Pregnancy is a unique physiological state in which several changes occur. One of the most important aspects is the maternal immune system, which sets to tolerate the presence of the developing fetus (a semi-allogeneic organism), while at the same time providing protection against pathogens.1 Pregnancy has long been known to affect the risk of certain cancers including breast cancer in the short term, gestational trophoblastic disease (GTD), cervical cancer, and melanoma.2,3 The reasons for the increased risk of these cancers during pregnancy are not fully understood, but several hypotheses have been proposed as the hormonal and immune system changes. Non-invasive prenatal testing (NIPT) offers a safer and more accurate alternative to amniocentesis and chorionic villus sampling (CVS) for screening against chromosomal abnormality associated with severe malformations and neurological alterations [American College of Obstetricians and Gynecologists, and the International Society for Prenatal Diagnosis].4 However, this is a complex and delicate issue, and structured recommendations, in this context, have proven to be inefficient since the decision to undergo prenatal testing is frequently a personal one.

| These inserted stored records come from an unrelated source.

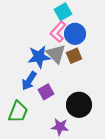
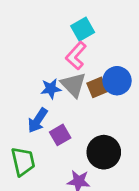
blue circle: (75, 34) -> (117, 81), moved
blue star: (39, 57) -> (51, 89), size x0.7
green trapezoid: (18, 112) -> (23, 161), turned -35

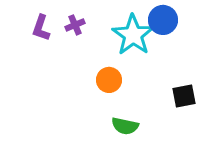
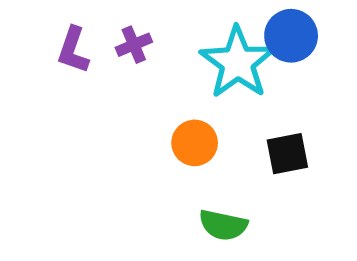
black square: (184, 96) -> (287, 154), moved

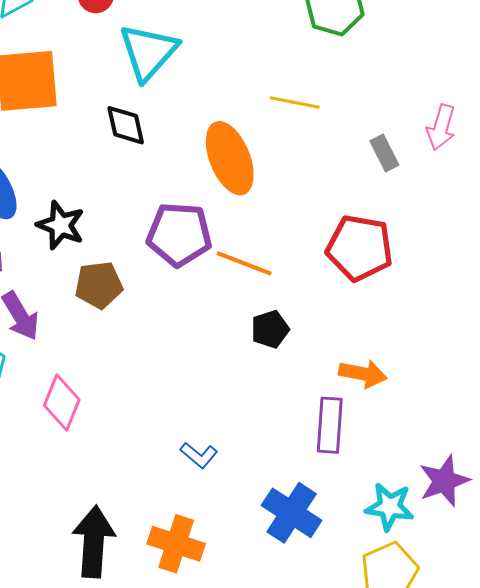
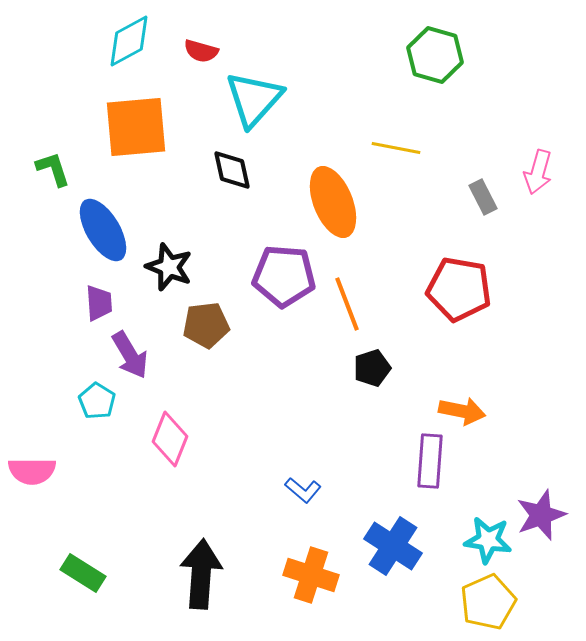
orange line: (244, 263) -> (347, 304), turned 48
orange cross: (176, 544) -> (311, 575), moved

NIPT is highly accurate and has a low false-positive rate. Invasive diagnostic testing (amniocentesis or CVS) is typically recommended to confirm the diagnosis after positivity to NIPT. The methodology of NIPT testing involves isolating and analyzing cell-free fetal DNA (cffDNA) from the maternal blood sample. Fetal DNA is detectable in maternal circulation as early as the fifth week of pregnancy and its concentration varies throughout gestation. At NIPT testing, in general, the percentage of fetal DNA in the maternal blood sample ranges from 3% to 13%. Despite implementing measures to minimize the risk of maternal contamination,5 it may still occur, which can affect the accuracy of the test. Can a potential source of error be reframed as a resource? Specifically, in cases where a positive NIPT result is accompanied by a negative amniocentesis or CVS, could this indicate the early onset of cancer in the mother?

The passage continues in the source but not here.